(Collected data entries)

━━━━━━

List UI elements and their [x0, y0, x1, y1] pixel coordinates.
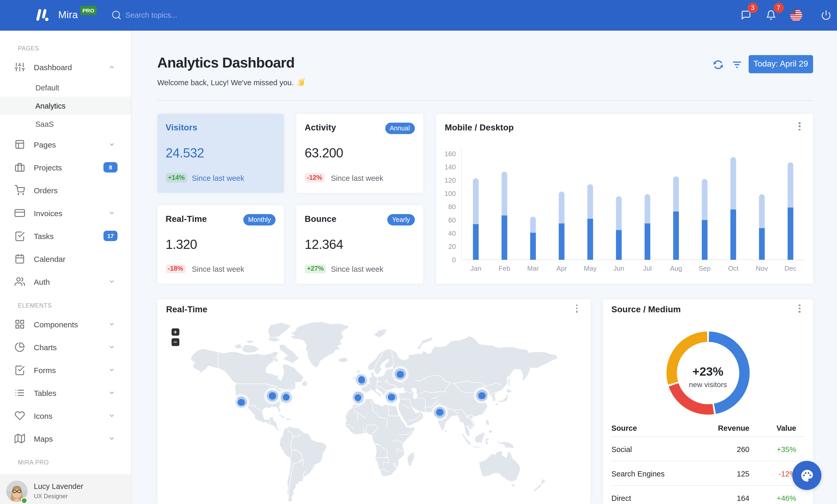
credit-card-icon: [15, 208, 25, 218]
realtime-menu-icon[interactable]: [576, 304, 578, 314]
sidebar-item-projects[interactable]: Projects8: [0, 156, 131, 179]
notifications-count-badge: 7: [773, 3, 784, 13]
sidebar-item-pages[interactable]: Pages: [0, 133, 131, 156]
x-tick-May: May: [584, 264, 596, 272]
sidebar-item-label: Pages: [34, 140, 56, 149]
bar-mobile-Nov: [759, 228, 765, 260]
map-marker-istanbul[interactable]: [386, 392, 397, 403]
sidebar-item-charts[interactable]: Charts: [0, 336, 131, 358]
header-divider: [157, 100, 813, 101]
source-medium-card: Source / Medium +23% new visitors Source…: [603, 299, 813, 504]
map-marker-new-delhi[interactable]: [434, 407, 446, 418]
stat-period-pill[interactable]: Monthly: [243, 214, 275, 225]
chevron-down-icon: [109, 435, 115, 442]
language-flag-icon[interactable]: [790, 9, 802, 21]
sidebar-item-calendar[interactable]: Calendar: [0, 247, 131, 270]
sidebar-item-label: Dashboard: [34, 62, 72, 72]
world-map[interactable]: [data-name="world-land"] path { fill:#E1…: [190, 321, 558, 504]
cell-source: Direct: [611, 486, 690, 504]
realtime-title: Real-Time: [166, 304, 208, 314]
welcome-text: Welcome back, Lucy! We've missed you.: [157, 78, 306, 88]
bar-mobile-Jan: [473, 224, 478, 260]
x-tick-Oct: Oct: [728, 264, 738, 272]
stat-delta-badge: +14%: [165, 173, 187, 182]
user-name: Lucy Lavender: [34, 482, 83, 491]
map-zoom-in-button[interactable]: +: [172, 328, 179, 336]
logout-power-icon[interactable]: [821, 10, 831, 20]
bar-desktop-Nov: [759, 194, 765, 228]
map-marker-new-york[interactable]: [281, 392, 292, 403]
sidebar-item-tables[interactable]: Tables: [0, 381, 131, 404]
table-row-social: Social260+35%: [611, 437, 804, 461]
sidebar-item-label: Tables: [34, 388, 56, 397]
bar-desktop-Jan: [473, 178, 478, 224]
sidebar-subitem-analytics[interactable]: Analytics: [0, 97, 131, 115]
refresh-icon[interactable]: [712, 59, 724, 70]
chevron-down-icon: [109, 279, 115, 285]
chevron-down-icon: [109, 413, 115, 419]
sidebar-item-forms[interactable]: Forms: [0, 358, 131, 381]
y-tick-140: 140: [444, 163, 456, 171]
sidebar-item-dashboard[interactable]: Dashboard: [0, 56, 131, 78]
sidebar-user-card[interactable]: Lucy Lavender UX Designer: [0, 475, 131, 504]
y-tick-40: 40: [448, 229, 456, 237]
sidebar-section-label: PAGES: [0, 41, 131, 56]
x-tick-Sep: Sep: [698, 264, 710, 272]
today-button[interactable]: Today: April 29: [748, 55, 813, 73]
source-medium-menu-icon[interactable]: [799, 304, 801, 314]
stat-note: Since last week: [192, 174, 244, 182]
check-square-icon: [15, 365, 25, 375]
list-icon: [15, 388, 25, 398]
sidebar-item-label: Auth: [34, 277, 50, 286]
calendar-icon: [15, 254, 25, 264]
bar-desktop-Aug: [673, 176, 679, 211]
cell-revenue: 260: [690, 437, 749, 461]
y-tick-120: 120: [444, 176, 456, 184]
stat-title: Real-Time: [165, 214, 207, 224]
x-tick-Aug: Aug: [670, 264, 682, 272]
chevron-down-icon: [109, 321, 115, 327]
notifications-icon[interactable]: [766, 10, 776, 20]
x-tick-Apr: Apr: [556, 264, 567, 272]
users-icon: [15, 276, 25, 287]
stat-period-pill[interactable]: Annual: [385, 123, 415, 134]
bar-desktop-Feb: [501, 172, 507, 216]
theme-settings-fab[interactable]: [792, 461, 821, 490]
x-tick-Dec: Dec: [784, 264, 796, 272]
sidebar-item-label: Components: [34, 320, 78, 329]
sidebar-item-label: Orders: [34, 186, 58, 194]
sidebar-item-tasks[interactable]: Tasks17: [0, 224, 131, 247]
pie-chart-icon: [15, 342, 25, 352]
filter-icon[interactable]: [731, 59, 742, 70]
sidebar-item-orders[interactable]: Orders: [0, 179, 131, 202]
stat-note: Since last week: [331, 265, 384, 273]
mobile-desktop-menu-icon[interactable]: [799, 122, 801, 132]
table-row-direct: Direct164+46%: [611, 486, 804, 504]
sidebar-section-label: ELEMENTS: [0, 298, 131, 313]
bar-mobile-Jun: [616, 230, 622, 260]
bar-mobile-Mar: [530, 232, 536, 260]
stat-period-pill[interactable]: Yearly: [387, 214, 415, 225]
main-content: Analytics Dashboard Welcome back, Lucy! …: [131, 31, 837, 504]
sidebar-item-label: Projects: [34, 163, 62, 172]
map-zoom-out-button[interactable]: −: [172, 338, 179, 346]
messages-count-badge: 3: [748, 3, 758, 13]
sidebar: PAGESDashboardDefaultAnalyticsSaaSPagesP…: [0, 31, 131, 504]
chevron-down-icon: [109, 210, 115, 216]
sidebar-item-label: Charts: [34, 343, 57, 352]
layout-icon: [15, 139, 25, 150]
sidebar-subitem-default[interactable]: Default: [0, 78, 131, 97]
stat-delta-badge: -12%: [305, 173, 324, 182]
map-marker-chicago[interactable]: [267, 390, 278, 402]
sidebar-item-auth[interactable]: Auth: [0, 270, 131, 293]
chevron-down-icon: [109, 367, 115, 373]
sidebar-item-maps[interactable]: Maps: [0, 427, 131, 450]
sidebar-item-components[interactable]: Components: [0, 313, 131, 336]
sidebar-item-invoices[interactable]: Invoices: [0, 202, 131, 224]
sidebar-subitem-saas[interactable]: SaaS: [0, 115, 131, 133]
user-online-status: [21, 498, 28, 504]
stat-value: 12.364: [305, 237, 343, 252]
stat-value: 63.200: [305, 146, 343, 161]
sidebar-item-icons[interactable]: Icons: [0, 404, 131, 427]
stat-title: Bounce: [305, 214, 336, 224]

━━━━━━

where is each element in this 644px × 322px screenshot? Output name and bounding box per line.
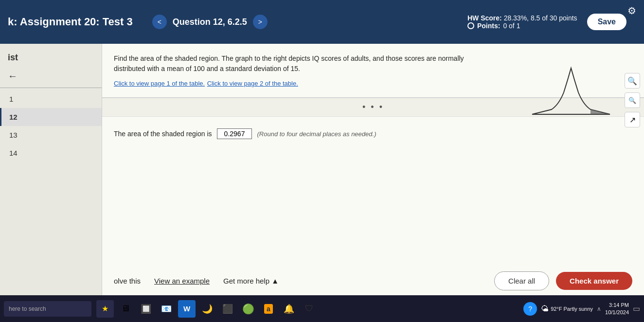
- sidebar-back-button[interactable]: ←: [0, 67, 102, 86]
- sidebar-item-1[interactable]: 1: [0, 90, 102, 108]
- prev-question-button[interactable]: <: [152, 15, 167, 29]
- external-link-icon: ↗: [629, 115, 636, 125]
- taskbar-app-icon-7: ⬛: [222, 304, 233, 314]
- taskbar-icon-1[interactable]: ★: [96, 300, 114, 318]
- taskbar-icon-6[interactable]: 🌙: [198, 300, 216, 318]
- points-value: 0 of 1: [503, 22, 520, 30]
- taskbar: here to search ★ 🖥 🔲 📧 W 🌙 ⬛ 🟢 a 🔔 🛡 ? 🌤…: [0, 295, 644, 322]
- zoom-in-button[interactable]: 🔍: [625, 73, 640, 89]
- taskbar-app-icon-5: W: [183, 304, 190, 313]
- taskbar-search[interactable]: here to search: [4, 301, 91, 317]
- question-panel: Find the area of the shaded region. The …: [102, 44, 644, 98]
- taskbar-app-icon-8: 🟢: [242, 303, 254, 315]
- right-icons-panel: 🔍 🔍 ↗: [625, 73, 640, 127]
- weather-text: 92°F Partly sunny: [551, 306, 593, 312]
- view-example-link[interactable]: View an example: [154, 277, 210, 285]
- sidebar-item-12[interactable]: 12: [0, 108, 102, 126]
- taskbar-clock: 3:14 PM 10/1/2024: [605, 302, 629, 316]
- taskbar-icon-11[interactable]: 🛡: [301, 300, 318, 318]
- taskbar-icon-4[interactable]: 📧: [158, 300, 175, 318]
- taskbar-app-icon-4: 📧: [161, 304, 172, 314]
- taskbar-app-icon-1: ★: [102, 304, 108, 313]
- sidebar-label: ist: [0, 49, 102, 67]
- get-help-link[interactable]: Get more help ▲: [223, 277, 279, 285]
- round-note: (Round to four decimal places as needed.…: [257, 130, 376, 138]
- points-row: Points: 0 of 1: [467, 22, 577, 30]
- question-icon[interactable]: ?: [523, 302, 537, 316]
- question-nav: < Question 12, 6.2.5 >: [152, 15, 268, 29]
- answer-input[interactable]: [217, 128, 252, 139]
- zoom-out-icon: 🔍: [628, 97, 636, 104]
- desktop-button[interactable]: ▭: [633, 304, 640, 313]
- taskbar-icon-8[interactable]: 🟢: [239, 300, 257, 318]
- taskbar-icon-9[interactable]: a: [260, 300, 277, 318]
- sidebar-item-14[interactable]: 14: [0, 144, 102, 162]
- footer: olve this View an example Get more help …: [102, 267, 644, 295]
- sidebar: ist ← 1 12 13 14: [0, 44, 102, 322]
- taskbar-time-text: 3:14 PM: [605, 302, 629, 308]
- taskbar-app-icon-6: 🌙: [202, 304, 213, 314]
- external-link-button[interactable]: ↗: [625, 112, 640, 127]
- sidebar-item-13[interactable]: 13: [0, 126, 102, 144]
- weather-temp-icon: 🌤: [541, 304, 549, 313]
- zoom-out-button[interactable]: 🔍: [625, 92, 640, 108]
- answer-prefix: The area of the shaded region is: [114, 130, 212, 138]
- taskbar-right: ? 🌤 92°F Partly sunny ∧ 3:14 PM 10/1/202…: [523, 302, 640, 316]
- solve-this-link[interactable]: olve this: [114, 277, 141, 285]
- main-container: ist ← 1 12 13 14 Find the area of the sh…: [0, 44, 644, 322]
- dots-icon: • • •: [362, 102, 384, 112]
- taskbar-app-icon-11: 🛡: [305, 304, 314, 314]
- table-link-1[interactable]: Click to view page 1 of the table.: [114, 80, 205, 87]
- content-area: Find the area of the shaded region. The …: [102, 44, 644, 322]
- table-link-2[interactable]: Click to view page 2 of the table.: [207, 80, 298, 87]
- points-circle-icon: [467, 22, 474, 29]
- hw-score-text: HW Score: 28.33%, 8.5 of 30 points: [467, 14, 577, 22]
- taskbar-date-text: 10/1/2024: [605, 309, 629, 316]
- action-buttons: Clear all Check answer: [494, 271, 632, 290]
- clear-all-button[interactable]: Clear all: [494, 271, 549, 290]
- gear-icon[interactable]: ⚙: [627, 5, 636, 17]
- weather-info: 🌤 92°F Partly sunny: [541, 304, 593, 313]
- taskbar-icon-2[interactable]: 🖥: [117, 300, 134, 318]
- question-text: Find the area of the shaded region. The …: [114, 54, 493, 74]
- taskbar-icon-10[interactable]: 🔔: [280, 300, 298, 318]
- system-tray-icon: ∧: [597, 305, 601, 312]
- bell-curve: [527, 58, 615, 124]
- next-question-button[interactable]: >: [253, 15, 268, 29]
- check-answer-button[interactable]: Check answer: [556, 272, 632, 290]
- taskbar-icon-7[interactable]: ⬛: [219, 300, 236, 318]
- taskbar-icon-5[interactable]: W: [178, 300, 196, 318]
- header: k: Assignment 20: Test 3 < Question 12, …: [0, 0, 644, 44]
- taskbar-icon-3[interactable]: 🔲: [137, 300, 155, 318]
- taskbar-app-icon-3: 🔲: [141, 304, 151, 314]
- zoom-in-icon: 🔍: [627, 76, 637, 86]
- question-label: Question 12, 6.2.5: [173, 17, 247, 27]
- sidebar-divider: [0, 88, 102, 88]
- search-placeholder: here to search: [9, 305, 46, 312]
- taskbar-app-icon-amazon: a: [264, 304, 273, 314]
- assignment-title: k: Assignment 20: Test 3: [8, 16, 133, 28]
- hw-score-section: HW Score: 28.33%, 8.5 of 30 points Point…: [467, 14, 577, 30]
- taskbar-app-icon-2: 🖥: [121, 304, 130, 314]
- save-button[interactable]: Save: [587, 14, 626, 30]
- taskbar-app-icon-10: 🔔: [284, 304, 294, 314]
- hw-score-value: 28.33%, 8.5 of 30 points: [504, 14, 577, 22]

━━━━━━

ABOUT THIS TASK: Please return every line of the records above that contains the word "period".

THE ANSWER:
stat-period-pill[interactable]: Monthly: [243, 214, 275, 225]
stat-period-pill[interactable]: Annual: [385, 123, 415, 134]
stat-period-pill[interactable]: Yearly: [387, 214, 415, 225]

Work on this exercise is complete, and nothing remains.